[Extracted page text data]
===

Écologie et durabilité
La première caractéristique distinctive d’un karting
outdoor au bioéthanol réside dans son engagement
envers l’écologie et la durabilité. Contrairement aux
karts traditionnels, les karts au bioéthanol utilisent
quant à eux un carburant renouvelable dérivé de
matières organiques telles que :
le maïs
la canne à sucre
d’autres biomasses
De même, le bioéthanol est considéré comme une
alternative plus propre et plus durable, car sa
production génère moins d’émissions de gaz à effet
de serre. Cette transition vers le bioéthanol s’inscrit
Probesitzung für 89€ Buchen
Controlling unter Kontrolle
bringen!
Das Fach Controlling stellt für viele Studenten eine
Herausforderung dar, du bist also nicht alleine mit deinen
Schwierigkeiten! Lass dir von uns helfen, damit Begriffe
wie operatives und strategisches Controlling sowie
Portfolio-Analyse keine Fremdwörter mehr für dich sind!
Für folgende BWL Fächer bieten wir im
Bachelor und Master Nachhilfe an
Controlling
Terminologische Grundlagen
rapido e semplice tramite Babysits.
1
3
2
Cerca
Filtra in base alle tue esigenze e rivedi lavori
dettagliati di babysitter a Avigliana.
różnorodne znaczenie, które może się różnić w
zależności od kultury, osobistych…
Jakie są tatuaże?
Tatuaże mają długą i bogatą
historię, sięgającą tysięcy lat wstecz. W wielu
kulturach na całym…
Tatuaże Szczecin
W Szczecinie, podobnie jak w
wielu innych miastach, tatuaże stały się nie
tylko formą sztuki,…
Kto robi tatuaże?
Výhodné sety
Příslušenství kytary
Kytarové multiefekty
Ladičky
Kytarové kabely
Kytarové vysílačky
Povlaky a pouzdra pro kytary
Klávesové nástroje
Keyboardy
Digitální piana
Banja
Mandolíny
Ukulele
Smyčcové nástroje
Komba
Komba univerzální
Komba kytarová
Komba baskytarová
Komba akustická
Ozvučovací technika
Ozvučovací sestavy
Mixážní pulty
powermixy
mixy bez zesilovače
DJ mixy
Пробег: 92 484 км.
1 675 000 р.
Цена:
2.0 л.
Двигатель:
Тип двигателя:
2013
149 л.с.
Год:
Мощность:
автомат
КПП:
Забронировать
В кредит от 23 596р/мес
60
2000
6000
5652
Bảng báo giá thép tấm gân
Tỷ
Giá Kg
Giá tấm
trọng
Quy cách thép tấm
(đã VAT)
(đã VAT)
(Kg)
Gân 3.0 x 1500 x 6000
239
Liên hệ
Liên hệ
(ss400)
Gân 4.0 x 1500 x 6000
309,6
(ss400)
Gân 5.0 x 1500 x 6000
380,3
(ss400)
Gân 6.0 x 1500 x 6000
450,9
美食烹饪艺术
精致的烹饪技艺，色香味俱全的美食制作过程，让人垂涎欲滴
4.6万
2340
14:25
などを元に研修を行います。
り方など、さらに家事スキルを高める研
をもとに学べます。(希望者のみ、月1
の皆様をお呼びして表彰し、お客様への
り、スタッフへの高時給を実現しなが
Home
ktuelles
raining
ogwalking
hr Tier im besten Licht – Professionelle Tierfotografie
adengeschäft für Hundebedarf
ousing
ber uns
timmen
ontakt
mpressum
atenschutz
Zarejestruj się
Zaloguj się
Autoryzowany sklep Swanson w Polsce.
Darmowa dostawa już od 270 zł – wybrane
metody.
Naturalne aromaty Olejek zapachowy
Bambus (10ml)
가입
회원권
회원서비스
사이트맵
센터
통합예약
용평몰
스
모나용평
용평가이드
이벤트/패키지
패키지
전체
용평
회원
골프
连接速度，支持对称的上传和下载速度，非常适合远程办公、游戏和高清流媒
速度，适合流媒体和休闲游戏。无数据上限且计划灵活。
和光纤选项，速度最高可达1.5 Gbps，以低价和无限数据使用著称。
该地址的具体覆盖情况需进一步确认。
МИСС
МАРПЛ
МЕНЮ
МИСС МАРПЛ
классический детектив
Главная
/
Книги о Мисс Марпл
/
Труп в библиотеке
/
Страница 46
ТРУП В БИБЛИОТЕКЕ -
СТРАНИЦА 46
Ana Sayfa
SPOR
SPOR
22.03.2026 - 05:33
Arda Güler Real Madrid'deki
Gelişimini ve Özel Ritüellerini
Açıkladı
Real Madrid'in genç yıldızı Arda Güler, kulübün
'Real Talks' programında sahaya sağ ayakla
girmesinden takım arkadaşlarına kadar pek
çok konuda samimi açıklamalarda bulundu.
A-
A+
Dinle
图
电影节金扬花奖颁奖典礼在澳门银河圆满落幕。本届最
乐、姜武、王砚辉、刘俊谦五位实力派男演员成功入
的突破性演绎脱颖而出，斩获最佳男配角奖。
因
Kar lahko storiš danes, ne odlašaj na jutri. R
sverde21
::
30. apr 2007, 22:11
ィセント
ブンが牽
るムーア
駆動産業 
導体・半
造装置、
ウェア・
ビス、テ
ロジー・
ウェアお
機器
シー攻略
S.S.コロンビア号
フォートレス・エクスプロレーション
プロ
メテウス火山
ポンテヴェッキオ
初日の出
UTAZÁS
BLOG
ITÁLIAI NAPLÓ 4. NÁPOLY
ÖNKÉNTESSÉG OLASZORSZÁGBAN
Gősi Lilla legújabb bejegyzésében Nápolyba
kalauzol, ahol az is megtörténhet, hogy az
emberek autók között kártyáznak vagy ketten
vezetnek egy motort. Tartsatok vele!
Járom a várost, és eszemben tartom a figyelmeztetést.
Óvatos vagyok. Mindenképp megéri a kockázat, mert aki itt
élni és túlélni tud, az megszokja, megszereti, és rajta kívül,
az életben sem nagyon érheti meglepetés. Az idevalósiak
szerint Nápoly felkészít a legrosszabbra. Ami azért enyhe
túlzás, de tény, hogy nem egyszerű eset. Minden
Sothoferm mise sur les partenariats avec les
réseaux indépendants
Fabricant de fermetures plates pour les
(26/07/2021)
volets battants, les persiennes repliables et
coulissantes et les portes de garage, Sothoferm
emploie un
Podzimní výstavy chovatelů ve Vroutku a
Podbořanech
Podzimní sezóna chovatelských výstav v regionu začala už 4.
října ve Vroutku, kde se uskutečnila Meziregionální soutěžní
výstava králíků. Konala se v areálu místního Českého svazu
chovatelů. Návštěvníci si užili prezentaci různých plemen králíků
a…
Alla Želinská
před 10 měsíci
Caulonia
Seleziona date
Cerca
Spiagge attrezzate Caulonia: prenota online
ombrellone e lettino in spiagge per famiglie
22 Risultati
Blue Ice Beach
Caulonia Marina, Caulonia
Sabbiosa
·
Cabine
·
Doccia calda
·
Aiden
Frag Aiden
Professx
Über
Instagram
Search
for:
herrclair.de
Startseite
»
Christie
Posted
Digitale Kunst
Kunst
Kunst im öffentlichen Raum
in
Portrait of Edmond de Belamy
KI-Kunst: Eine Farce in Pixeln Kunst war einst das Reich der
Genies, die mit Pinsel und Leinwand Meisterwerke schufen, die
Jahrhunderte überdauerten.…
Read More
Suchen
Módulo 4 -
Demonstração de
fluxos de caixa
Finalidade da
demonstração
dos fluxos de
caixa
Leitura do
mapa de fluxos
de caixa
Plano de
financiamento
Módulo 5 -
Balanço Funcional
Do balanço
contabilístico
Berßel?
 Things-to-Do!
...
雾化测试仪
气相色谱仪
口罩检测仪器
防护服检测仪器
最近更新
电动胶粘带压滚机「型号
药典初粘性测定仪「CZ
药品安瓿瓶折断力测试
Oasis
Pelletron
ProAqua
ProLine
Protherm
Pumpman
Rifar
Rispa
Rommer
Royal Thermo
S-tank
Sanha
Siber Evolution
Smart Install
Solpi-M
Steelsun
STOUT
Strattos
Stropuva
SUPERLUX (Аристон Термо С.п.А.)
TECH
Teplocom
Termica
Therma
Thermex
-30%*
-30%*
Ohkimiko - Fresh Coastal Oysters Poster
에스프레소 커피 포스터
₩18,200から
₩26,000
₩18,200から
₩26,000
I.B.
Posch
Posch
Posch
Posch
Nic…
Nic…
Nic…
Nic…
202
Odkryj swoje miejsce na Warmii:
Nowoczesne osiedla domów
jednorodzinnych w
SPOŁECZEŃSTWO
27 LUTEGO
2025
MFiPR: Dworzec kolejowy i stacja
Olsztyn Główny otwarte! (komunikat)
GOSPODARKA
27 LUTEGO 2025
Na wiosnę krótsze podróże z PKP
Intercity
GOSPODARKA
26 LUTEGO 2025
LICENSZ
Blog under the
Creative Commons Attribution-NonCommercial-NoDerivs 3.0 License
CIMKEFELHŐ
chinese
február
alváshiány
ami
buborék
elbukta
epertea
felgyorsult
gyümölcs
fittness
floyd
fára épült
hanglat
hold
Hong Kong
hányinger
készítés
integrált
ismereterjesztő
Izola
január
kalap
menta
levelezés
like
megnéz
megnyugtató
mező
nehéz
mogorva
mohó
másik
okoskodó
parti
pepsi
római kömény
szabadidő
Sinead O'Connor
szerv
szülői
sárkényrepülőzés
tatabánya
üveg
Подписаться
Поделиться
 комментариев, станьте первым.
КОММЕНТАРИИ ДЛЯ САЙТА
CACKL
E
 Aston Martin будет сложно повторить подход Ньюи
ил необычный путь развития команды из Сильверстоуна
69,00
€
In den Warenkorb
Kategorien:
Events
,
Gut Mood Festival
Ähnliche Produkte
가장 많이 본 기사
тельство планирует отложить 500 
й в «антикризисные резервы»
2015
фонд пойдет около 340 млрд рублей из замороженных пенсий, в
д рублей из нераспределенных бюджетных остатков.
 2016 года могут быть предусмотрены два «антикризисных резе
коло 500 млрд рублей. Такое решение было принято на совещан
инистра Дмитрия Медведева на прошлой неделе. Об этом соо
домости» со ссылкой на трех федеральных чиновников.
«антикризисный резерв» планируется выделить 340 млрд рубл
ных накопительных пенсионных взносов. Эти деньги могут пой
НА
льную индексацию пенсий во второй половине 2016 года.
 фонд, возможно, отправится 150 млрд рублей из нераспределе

===

Repeat the entries verbatim through the line with "d’autres biomasses".

§ Output of the exercise
Écologie et durabilité
La première caractéristique distinctive d’un karting
outdoor au bioéthanol réside dans son engagement
envers l’écologie et la durabilité. Contrairement aux
karts traditionnels, les karts au bioéthanol utilisent
quant à eux un carburant renouvelable dérivé de
matières organiques telles que :
le maïs
la canne à sucre
d’autres biomasses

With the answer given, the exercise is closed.